What is required:
Filter the records below for the word "your". Keep each line that has it.

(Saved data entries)
————————

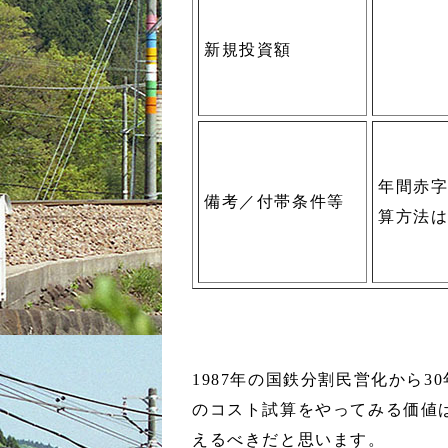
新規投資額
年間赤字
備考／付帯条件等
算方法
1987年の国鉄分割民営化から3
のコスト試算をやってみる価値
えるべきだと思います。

————————

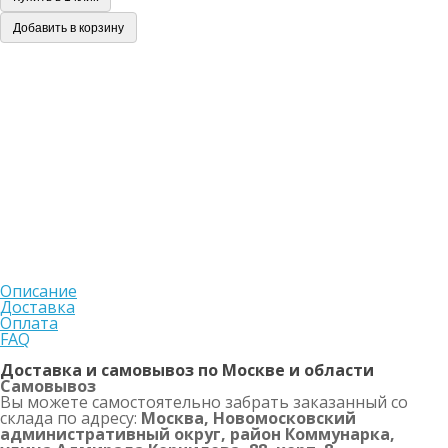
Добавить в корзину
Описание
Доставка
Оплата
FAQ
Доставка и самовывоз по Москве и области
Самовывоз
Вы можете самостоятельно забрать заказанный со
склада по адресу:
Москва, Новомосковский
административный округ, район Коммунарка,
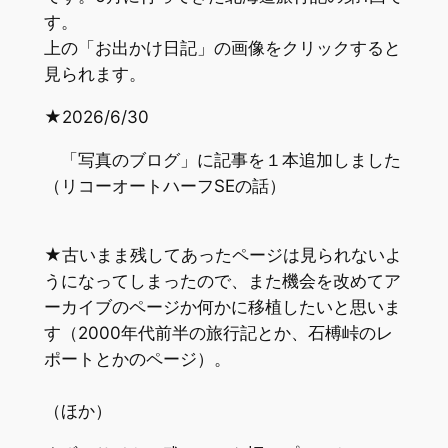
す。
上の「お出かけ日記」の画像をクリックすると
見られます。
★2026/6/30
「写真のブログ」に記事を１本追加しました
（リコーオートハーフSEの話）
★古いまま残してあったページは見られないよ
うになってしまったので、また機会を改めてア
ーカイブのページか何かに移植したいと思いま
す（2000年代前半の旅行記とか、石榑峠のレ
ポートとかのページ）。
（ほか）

————————

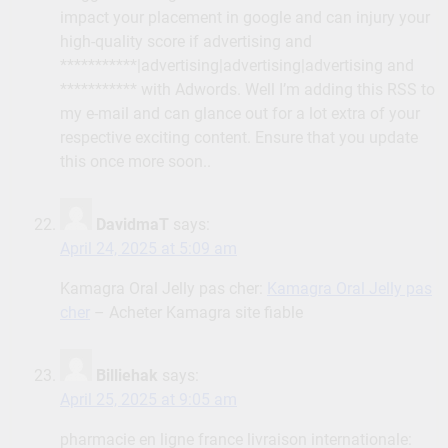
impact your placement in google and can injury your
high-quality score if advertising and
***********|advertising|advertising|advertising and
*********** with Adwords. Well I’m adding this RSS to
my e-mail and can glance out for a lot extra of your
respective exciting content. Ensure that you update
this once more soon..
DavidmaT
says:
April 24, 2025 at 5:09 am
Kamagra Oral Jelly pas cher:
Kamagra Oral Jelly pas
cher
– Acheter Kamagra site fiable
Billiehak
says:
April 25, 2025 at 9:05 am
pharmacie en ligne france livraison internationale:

————————

Task output:
impact your placement in google and can injury your
my e-mail and can glance out for a lot extra of your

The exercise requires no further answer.